Many people are in a fix about how to deal with the very complex issue of giving to beggars of all ages and genders that are literally flooding the streets of Karachi – or any other present-day rural mendicant scene anywhere.
The gist of the confusion lies in the awareness that there are so many fakes and professional beggars among the people, who by their demeanor are giving the impression that they are needy, and thus the fear of mistaking a fraud for a genuinely destitute person and thus ‘wasting’ one’s noble intentions on an undeserving scoundrel prevents one from digging into one’s pocket. On the other hand, by not giving, one’s noble intentions are altogether frustrated, so there is the big question: what is worse, a ‘wasted’ or a ‘frustrated’ noble intention?
Something ironic has happened that, were it not so pathetic, would almost seem comical: pursuing the quest of giving relief to the poor victim of social injustice, one all of a sudden finds oneself to be the victim of one’s own conscience.
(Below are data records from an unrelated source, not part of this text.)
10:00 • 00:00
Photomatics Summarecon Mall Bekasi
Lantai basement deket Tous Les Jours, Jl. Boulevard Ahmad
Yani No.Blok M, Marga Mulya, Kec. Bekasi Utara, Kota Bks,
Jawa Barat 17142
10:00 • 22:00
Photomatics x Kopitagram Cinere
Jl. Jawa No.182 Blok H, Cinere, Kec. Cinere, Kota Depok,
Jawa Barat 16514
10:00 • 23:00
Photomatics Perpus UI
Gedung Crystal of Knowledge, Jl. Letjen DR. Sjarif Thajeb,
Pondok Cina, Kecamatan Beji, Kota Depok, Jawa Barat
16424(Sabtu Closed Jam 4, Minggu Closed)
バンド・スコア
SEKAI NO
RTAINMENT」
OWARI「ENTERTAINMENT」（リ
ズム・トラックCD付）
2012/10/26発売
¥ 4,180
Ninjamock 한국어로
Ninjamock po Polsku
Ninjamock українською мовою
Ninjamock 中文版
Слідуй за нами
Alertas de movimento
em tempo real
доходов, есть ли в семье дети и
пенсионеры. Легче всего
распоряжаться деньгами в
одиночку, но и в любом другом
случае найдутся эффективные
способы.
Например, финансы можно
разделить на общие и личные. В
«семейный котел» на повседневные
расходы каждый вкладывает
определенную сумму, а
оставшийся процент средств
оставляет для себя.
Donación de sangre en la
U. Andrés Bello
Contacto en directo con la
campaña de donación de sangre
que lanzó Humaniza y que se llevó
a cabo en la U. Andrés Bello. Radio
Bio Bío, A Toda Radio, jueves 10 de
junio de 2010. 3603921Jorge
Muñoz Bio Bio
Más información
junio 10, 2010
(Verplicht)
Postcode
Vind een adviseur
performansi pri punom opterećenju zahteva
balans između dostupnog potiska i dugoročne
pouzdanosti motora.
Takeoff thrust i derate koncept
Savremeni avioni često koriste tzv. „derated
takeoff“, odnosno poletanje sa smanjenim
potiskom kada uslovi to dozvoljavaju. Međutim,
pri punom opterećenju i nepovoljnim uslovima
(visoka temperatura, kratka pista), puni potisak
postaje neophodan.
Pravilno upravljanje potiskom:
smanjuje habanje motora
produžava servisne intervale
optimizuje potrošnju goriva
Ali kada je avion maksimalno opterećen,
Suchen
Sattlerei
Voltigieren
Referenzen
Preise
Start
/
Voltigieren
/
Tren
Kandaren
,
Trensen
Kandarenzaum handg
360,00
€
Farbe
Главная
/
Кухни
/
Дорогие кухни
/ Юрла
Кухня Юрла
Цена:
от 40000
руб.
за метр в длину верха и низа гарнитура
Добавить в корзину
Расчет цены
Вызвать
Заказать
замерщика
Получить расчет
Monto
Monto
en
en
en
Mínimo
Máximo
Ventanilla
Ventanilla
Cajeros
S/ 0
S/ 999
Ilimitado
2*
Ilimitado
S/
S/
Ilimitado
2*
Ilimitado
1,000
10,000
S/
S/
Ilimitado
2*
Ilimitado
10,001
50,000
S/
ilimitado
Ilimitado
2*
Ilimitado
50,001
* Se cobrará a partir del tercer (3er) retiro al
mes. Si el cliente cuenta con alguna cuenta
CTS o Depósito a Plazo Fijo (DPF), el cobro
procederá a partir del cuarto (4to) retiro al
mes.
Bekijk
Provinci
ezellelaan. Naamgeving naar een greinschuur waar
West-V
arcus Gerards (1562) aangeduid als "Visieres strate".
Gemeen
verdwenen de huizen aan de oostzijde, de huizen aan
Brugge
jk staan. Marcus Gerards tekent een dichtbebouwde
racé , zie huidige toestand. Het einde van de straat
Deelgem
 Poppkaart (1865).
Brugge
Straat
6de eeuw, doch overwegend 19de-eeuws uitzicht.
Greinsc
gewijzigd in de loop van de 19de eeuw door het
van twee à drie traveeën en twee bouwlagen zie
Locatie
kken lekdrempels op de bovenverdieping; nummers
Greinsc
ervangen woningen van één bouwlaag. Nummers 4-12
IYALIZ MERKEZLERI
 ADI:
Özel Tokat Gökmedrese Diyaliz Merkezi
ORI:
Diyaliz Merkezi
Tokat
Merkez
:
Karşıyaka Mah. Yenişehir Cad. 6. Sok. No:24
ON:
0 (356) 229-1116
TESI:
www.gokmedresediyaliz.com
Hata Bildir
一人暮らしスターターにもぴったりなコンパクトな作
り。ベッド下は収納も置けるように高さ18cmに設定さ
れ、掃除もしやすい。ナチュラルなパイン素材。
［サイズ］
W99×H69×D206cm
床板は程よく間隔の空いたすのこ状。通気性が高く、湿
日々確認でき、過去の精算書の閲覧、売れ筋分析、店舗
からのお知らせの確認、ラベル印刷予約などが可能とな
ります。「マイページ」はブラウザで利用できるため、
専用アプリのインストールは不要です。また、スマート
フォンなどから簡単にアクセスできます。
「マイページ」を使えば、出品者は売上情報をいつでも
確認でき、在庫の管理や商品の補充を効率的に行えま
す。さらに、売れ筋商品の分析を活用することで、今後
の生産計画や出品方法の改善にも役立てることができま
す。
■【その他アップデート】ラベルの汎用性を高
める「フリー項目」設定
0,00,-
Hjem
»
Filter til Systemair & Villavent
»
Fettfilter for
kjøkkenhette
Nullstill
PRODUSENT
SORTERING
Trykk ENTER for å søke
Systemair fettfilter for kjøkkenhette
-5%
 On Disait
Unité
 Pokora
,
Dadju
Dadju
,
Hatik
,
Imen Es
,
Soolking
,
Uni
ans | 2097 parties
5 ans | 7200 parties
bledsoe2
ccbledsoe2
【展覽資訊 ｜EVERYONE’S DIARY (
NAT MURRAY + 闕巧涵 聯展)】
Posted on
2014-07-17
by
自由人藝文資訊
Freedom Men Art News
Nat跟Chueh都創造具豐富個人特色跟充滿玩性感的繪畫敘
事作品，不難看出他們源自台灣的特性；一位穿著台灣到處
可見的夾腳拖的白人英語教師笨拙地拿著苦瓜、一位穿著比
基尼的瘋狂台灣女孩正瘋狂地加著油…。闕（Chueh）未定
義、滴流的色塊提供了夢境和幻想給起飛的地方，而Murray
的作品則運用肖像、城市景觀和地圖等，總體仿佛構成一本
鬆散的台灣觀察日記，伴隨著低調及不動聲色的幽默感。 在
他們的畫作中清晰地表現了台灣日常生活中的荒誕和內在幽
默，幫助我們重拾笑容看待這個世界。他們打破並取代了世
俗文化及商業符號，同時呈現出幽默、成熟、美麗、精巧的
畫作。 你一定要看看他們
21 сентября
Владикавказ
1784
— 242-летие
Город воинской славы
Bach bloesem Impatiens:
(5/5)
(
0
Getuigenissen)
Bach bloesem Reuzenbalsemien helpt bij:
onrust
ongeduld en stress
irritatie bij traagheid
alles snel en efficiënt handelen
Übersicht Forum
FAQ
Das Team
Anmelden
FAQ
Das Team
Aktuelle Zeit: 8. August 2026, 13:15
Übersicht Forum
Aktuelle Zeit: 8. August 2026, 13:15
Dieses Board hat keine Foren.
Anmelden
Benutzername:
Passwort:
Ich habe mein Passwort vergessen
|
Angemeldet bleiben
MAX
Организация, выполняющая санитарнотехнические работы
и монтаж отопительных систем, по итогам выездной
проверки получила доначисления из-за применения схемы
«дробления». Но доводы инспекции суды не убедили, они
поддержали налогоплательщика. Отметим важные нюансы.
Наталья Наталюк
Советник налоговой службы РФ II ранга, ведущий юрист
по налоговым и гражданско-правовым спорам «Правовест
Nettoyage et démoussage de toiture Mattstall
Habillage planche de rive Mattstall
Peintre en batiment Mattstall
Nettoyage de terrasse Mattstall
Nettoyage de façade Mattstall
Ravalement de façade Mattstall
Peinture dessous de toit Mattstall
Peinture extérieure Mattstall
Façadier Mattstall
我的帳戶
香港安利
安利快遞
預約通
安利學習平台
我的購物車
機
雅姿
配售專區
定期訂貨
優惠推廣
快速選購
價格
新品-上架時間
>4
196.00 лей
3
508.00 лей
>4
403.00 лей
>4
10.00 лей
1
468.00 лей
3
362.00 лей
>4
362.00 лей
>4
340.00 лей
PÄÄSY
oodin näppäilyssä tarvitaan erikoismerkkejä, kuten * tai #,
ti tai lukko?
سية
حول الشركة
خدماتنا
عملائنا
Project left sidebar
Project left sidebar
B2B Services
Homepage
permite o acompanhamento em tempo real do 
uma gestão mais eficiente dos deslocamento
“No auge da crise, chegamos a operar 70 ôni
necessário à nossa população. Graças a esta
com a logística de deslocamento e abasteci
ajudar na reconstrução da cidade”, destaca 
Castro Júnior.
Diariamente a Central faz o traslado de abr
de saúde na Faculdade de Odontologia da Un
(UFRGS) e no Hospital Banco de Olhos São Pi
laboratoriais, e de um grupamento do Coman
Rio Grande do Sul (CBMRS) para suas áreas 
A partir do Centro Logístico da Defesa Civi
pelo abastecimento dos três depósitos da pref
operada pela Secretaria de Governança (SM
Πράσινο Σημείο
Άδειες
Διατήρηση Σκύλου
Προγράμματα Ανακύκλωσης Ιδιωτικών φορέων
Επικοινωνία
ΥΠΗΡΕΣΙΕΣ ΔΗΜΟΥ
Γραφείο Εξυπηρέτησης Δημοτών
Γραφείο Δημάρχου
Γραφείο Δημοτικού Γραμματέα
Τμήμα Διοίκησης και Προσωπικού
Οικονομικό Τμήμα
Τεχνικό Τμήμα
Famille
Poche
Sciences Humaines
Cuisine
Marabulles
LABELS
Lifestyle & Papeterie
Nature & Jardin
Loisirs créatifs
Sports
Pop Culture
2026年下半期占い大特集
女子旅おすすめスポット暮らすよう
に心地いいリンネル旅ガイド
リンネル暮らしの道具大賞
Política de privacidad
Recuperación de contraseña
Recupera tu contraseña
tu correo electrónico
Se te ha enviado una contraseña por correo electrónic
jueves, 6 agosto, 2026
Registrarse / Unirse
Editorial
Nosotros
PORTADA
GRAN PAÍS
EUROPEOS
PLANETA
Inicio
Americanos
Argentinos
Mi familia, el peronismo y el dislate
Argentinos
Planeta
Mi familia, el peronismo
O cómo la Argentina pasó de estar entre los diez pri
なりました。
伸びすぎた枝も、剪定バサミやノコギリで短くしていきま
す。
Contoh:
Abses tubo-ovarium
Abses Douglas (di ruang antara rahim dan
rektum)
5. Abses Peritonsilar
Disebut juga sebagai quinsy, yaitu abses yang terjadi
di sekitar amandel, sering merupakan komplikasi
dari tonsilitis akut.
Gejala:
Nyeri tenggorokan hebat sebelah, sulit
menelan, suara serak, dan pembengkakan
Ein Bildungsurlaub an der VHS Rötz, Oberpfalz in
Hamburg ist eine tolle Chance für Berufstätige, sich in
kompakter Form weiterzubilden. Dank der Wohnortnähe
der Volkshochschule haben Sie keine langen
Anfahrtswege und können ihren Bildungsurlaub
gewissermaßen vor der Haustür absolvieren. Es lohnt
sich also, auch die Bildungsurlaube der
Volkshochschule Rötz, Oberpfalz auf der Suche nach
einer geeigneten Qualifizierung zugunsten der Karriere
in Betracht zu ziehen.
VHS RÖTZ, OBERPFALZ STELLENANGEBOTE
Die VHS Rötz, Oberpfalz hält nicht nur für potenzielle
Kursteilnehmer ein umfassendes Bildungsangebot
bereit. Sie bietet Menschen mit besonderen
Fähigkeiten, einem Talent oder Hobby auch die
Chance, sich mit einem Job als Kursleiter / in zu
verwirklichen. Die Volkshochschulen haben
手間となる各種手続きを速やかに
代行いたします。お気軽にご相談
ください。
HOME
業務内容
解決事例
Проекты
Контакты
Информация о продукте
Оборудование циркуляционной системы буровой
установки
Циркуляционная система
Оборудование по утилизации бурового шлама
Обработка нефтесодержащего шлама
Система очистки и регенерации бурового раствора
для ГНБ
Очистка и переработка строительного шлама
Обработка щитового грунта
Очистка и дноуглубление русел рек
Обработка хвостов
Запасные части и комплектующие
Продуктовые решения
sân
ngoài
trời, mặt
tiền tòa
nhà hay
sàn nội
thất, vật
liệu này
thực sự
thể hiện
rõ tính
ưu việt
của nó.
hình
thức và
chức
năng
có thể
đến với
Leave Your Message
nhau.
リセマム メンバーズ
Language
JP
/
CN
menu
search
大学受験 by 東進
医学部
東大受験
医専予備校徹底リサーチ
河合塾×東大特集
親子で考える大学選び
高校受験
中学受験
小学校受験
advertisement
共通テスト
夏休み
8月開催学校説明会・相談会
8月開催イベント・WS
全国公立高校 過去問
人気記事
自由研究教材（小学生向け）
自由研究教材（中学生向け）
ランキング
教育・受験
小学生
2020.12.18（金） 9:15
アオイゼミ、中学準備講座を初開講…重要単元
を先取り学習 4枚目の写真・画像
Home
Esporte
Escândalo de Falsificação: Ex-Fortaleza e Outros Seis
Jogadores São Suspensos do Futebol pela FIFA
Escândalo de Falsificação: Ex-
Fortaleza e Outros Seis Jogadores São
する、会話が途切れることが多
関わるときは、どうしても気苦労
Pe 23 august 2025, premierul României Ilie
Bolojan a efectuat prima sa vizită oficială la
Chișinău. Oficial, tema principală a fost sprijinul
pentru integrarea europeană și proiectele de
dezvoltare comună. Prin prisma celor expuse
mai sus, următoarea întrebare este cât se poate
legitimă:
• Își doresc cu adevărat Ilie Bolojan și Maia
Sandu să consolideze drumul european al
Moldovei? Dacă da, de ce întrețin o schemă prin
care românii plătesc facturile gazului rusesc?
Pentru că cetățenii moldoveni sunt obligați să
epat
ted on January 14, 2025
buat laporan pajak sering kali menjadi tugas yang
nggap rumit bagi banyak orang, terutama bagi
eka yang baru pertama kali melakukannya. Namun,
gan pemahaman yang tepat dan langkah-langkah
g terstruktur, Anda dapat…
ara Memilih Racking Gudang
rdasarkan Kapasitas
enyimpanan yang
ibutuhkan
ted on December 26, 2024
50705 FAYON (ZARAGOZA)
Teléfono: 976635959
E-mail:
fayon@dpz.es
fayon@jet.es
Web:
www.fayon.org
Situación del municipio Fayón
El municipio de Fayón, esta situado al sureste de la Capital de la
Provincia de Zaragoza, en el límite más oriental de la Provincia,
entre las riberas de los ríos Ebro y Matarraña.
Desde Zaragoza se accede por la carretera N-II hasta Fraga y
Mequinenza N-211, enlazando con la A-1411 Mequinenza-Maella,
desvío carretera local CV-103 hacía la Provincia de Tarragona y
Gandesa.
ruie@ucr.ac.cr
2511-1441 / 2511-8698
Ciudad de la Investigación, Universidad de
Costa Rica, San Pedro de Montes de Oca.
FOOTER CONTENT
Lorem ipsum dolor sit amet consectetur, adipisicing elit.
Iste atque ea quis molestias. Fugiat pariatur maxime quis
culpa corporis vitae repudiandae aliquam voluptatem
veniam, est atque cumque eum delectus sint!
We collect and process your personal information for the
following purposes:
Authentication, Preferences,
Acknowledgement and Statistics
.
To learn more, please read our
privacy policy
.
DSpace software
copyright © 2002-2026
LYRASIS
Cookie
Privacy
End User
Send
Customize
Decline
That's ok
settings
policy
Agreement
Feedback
Something is obviously wrong here, and this rat is not roaming somewhere out there, but nesting in our own house, because poverty has existed ever since Adam and Eve were expelled from the Garden, and charity has been coexisting along with poverty as its complementary opposite for just as long.
What is wrong is our perception of it and our approach to it.
Our wrong perception of it is that by being charitable, we are helping others to overcome a misery in which their destiny has cast them, and our wrong approach to it is that since it is coming out of our pocket, we are entitled to judge whether any cause or person deserves to be supported or not.
The strong emphasis that Islam places particularly on sadaqah (non-mandatory charity) but also on zakah (in its literary sense of being a purification) focuses almost entirely on the benefit to the giver, and not to the receiver, and there is a good reason for that. Allah – subhanahu wa ta’ala – states that He puts increase into sadaqah, just like He divests usury of all benefit and …” [2:276 – Al Baqara].
Giving is about detachment, letting go, and any attention to the consequence of the charitable act, or to the destiny of the given charity stands in blatant contravention to this, because if the giver worries about what will happen to his gift, it means, he or she still holds on to it, does not surrender the control over his/her possession.
One very important aspect of charity is spontaneity, which also gets violated by giving ones rational mind room to question or weigh the ‘effectiveness’ of one’s act. The Prophet is reported to have said, ‘Give to a beggar even if he comes riding on a horse’. What is the meaning of admonishing to give, even if the one asking comes on horseback, if not to discard the internal strife of the reason, arguing that if the man owns a horse, he is clearly not needy, and my charity could be spent on a more deserving cause? We are not here to put right things that lie beyond our sphere of influence, and the given conditions of
genuine poverty as well as its ruthless and fraudulent exploitation are surely not within this sphere, unless we hold some civic office or our Rabb has put it otherwise into our lap as a jihad project. On the individual scale the correct approach is to follow ones heart (without taking permission from the head first) even at the danger of financing another fix for a heroin addict, because we can never know whether the momentary relief he would be getting from it is exactly the divine intent, when striking our heart with a reflection of His Compassion; His Mercy and Generosity in sustaining His Creation do not discriminate between who deserves and who doesn’t, they are totally unconditional and we should strive to adapt to this sunnah of His too.